The most stylish fellow passenger in Delta Air Lines’ business class cabin from Atlanta to Heathrow last week was a chap in shades and a hoodie with a couple of kilos of bling round his neck. Inquiries in the galley identified him as ‘2 Chainz’, a Georgia-born rapper whose real name is Tauheed Epps. I gathered he had invited the flight crew to call him Tad — and naturally I was keen to befriend him myself, but the Dracula’s-coffin configuration of Delta’s flatbeds made conversation all but impossible. So I was left trying to guess his thoughts on the issue of the ‘fiscal cliff’.
That is the impending crisis in which the expiry of George W. Bush’s tax cuts, combined with a federal spending squeeze also scheduled for January, will cause a sudden $600 billion shrinkage of the budget deficit that threatens to plunge the US economy, and possibly ours with it, straight back into recession unless compromise is reached to soften the impact. Any self-respecting hip-hop artist is, of course, highly likely to have voted for Barack Obama (93 per cent of African-Americans did so) but Mr Epps’s holding of portable precious metal and decision to seek his fortune abroad — in his UK debut at the Electric Brixton alongside DJ Semtex, in case you missed it — suggest a pessimistic view of domestic economic prospects under the re-elected president. Judging by hislyrics (‘It’s mine, I spend it’), he’s also no supporter of tax hikes for higher earners.

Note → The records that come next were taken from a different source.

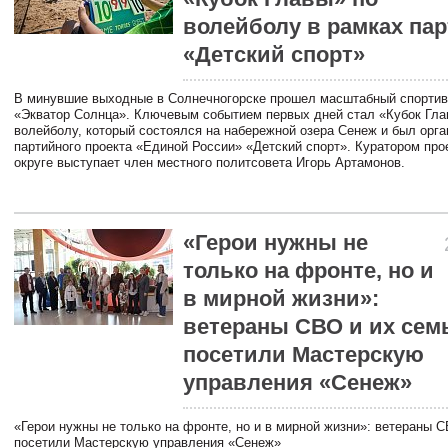
волейболу в рамках пар
«Детский спорт»
В минувшие выходные в Солнечногорске прошел масштабный спорти
«Экватор Солнца». Ключевым событием первых дней стал «Кубок Гла
волейболу, который состоялся на набережной озера Сенеж и был орга
партийного проекта «Единой России» «Детский спорт». Куратором про
округе выступает член местного политсовета Игорь Артамонов.
«Герои нужны не
только на фронте, но и
в мирной жизни»:
ветераны СВО и их сем
посетили Мастерскую
управления «Сенеж»
«Герои нужны не только на фронте, но и в мирной жизни»: ветераны 
посетили Мастерскую управления «Сенеж»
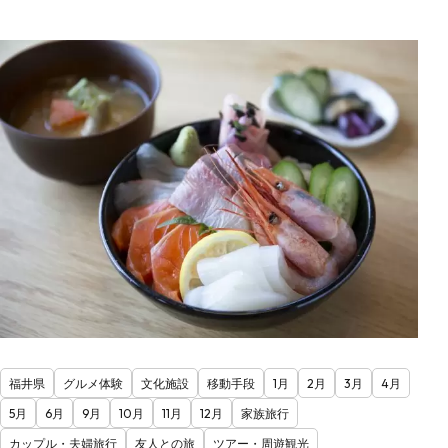
福井県
グルメ体験
文化施設
移動手段
1月
2月
3月
4月
5月
6月
9月
10月
11月
12月
家族旅行
カップル・夫婦旅行
友人との旅
ツアー・周遊観光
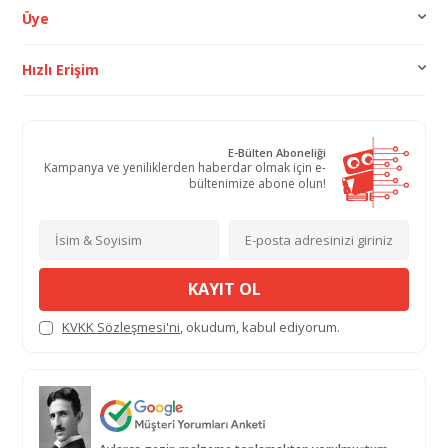
Üye
Hızlı Erişim
E-Bülten Aboneliği
Kampanya ve yeniliklerden haberdar olmak için e-
bültenimize abone olun!
KAYIT OL
KVKK Sözleşmesi'ni
, okudum, kabul ediyorum.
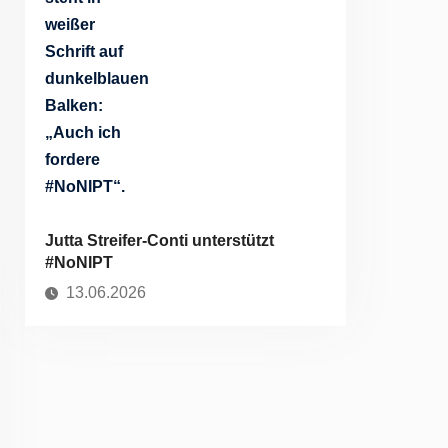
Jutta Streifer-Conti unterstützt
#NoNIPT
13.06.2026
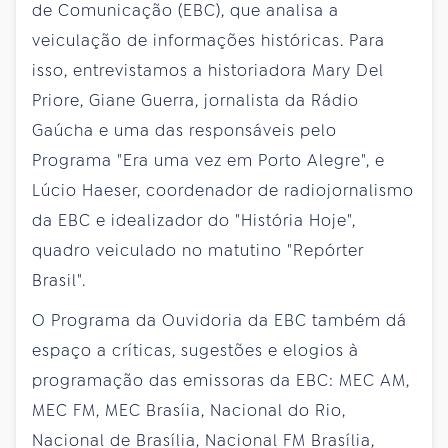
de Comunicação (EBC), que analisa a
veiculação de informações históricas. Para
isso, entrevistamos a historiadora Mary Del
Priore, Giane Guerra, jornalista da Rádio
Gaúcha e uma das responsáveis pelo
Programa "Era uma vez em Porto Alegre", e
Lúcio Haeser, coordenador de radiojornalismo
da EBC e idealizador do "História Hoje",
quadro veiculado no matutino "Repórter
Brasil".
O Programa da Ouvidoria da EBC também dá
espaço a críticas, sugestões e elogios à
programação das emissoras da EBC: MEC AM,
MEC FM, MEC Brasíia, Nacional do Rio,
Nacional de Brasília, Nacional FM Brasília,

These opinions would align him with much of America’s middle class, who wait to see whether Obama will be any more potent in his second term than he was in his first when it comes to arm-wrestling Congressional Republicans such as House Speaker John Boehner. The argument is chiefly about symbolic tax rates and power struggles between the White House and Capitol Hill, much less about spending cuts or ‘sequestration’ — which if all happens as planned, will be broad, shallow and not in protected areas such as federal pensions and veterans’ benefits.